• [Problem statement]:
Print the entries below again exactly as they stand, but skip any picture.

• [Available data]:

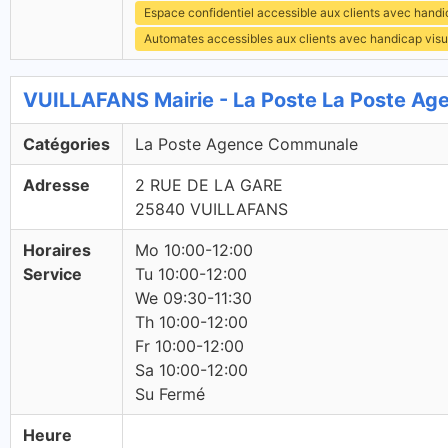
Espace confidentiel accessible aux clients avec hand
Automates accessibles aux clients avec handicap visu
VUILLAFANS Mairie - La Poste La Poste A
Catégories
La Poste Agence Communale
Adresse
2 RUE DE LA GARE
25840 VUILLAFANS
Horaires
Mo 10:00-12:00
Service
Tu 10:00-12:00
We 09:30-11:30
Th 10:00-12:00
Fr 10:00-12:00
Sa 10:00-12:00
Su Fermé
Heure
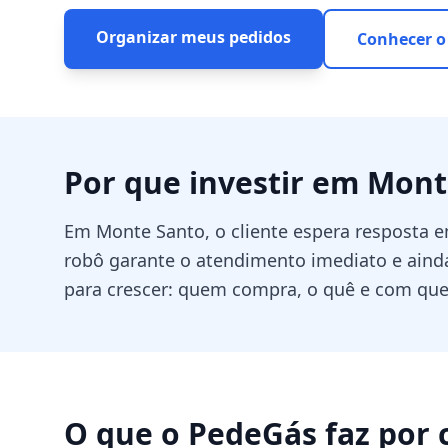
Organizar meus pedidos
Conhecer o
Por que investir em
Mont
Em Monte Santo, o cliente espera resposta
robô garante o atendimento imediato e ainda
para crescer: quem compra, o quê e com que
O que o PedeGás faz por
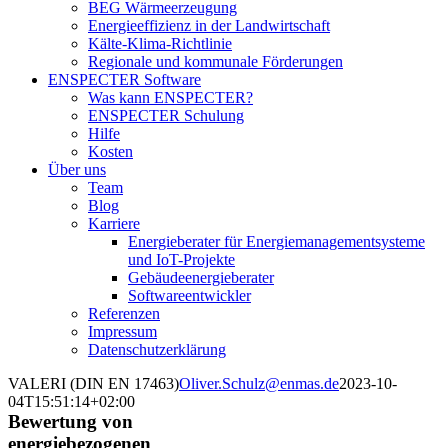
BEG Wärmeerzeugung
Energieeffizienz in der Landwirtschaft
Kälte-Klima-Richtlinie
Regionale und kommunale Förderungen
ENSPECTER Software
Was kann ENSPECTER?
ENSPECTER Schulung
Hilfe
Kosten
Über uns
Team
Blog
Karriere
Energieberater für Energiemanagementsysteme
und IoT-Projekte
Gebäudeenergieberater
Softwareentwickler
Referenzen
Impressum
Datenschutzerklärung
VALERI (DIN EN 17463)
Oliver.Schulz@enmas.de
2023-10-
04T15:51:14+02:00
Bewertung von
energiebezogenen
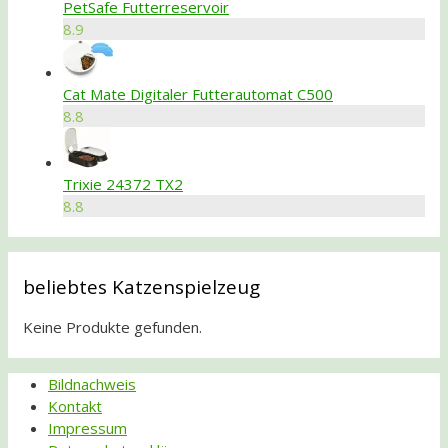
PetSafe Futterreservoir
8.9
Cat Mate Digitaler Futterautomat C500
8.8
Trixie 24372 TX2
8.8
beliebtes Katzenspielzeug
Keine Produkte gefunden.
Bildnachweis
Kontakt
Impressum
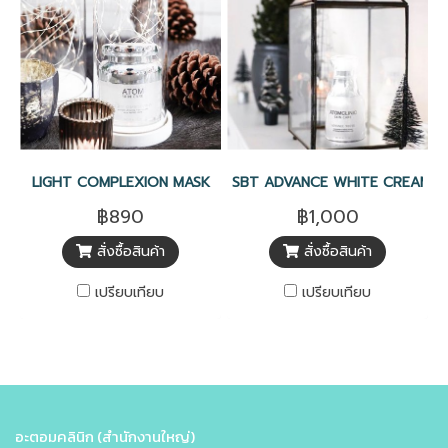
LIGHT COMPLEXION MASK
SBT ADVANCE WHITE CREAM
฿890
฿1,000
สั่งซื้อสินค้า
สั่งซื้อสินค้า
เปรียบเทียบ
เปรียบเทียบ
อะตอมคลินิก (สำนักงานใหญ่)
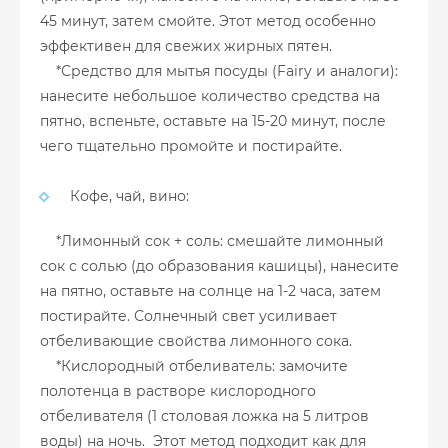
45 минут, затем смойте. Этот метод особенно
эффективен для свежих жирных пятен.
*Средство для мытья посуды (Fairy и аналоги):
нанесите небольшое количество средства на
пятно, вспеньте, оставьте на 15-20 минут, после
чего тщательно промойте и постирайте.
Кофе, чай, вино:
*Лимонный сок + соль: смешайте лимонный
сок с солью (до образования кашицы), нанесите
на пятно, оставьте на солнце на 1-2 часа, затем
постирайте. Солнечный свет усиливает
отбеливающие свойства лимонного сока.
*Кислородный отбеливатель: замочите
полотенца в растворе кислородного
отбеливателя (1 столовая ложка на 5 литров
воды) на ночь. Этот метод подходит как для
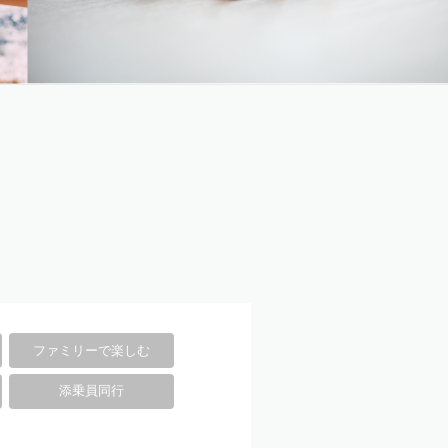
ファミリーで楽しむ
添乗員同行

• [Task result]:
Espace confidentiel accessible aux clients avec hand
Automates accessibles aux clients avec handicap visu
VUILLAFANS Mairie - La Poste La Poste A
Catégories
La Poste Agence Communale
Adresse
2 RUE DE LA GARE
25840 VUILLAFANS
Horaires
Mo 10:00-12:00
Service
Tu 10:00-12:00
We 09:30-11:30
Th 10:00-12:00
Fr 10:00-12:00
Sa 10:00-12:00
Su Fermé
Heure
Organizar meus pedidos
Conhecer o
Por que investir em
Mont
Em Monte Santo, o cliente espera resposta
robô garante o atendimento imediato e ainda
para crescer: quem compra, o quê e com que
O que o PedeGás faz por
BEG Wärmeerzeugung
Energieeffizienz in der Landwirtschaft
Kälte-Klima-Richtlinie
Regionale und kommunale Förderungen
ENSPECTER Software
Was kann ENSPECTER?
ENSPECTER Schulung
Hilfe
Kosten
Über uns
Team
Blog
Karriere
Energieberater für Energiemanagementsysteme
und IoT-Projekte
Gebäudeenergieberater
Softwareentwickler
Referenzen
Impressum
Datenschutzerklärung
VALERI (DIN EN 17463)
Oliver.Schulz@enmas.de
2023-10-
04T15:51:14+02:00
Bewertung von
energiebezogenen
PetSafe Futterreservoir
8.9
Cat Mate Digitaler Futterautomat C500
8.8
Trixie 24372 TX2
8.8
beliebtes Katzenspielzeug
Keine Produkte gefunden.
Bildnachweis
Kontakt
Impressum
LIGHT COMPLEXION MASK
SBT ADVANCE WHITE CREAM
฿890
฿1,000
สั่งซื้อสินค้า
สั่งซื้อสินค้า
เปรียบเทียบ
เปรียบเทียบ
อะตอมคลินิก (สำนักงานใหญ่)
45 минут, затем смойте. Этот метод особенно
эффективен для свежих жирных пятен.
*Средство для мытья посуды (Fairy и аналоги):
нанесите небольшое количество средства на
пятно, вспеньте, оставьте на 15-20 минут, после
чего тщательно промойте и постирайте.
Кофе, чай, вино:
*Лимонный сок + соль: смешайте лимонный
сок с солью (до образования кашицы), нанесите
на пятно, оставьте на солнце на 1-2 часа, затем
постирайте. Солнечный свет усиливает
отбеливающие свойства лимонного сока.
*Кислородный отбеливатель: замочите
полотенца в растворе кислородного
отбеливателя (1 столовая ложка на 5 литров
воды) на ночь. Этот метод подходит как для
ファミリーで楽しむ
添乗員同行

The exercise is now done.